Ottawa's new face of working poor
CBC News features a two-income family debating bankruptcy, struggling public servants in temporary and contract work and the growing number of people who are using food banks.
Starting at 5 p.m. on CBC TV News, Judy Trinh looks at a new group of people who are working poor.
These are examples of a new group of Ottawa residents, mostly middle class, who are struggling to make ends meet and some who can't find enough work to pay the bills.
Credit counsellor Joel Grisé said Ottawa was able to thrive through the last recession.
But the federal public service job cuts that came from the 2012 budget have put a financial crunch on many families who used to have a more stable financial footing.
Also, temporary government workers who obtain employment through staffing agencies are being paid less.
The people who use the Ottawa Food Bank are also changing.

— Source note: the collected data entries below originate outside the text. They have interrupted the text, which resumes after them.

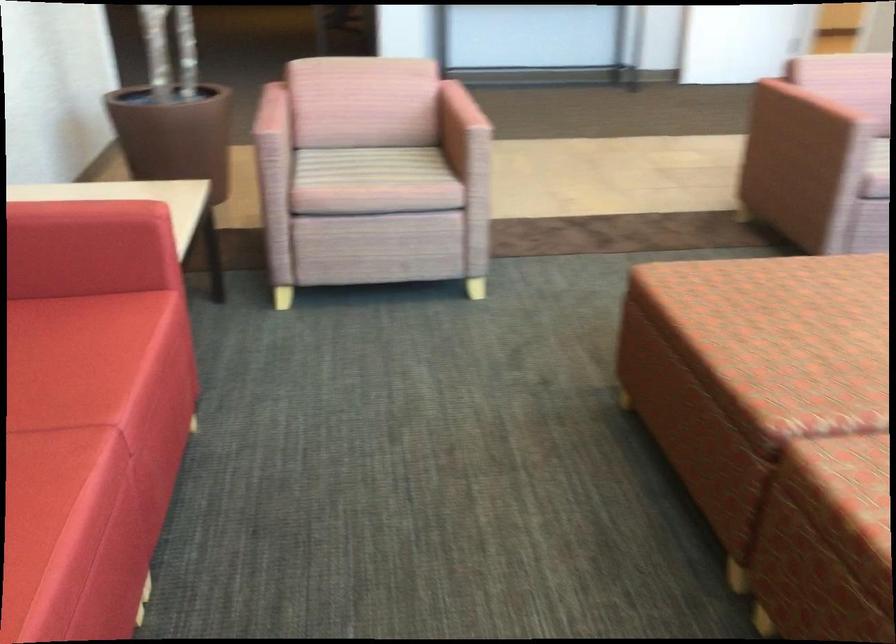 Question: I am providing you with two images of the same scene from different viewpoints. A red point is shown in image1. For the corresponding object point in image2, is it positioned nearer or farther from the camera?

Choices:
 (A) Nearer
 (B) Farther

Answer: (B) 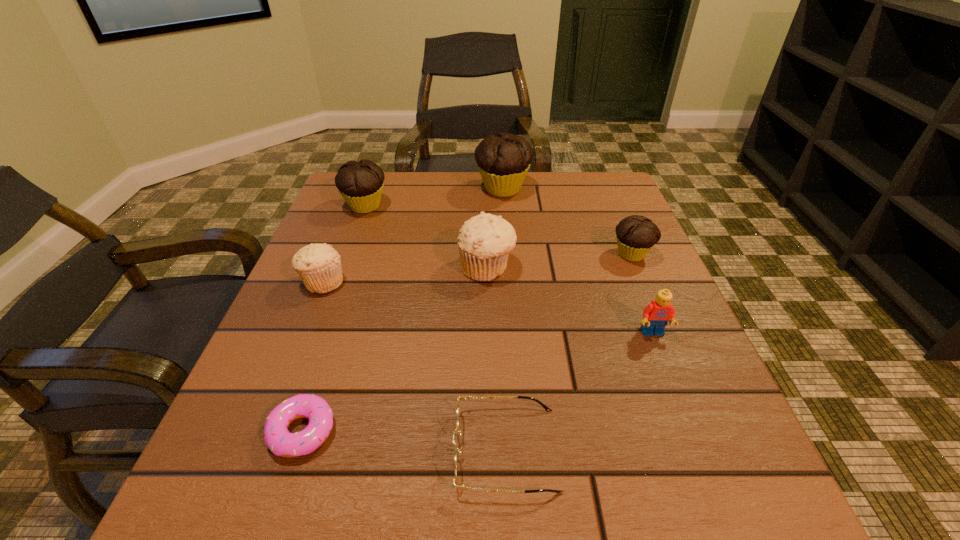 Identify the location of vacant space located 0.240m on the lenses of the spectacles. The image size is (960, 540). (283, 449).

The width and height of the screenshot is (960, 540). I want to click on vacant space located 0.090m on the back of the doughnut, so click(326, 356).

Identify the location of object that is positioned at the near edge. (465, 398).

At what (x,y) coordinates should I click in order to perform the action: click on doughnut present at the left edge. Please return your answer as a coordinate pair (x, y). Looking at the image, I should click on (278, 439).

I want to click on Lego that is at the right edge, so click(x=656, y=315).

The image size is (960, 540). I want to click on muffin that is at the right edge, so click(x=636, y=235).

I want to click on object located in the far left corner section of the desktop, so click(360, 183).

Locate an element on the screen. The height and width of the screenshot is (540, 960). free space at the far edge is located at coordinates (431, 176).

In the image, there is a desktop. Where is `free space at the near edge`? The image size is (960, 540). free space at the near edge is located at coordinates (423, 475).

In order to click on vacant space at the left edge of the desktop in this screenshot , I will do `click(278, 388)`. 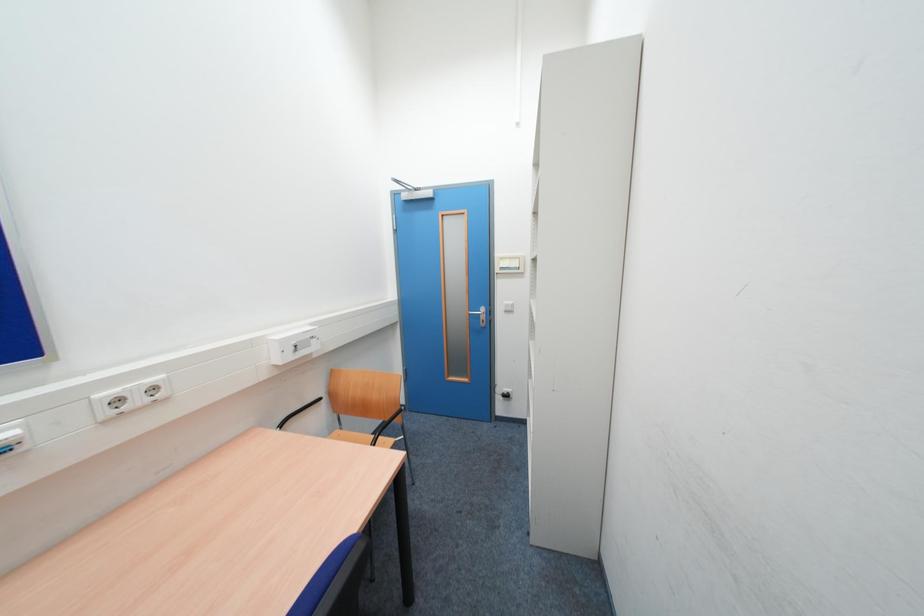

Many new families are dipping into the charitable food sector to make ends meet.
The Ottawa Food Bank now serves about 48,000 people a month, with almost two of every five users being children.

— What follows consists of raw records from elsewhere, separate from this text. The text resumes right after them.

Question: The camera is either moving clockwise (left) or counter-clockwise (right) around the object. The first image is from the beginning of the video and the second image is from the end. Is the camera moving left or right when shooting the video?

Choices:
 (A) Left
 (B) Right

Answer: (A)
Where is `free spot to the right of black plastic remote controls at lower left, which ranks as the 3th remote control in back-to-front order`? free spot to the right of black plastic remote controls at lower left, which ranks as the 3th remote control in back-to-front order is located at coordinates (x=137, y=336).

There is an eight-per-cent increase in clients in 2012 with a spike expected in the winter months due to higher bills for such things as heat and hydro.
As for local bankruptcy statistics, the Ottawa-Gatineau region ranks fourth in the country behind Toronto, Vancouver and Montreal in terms of total bankruptcies as of July 1.
Joel Grisé, a manager at the non-profit group K3C Credit Counselling, also said his agency saw 600 bankruptcies last year and he believes that number is rising.
His office, which sees about 15 clients per day, currently has a weeklong wait list to book appointments for credit help.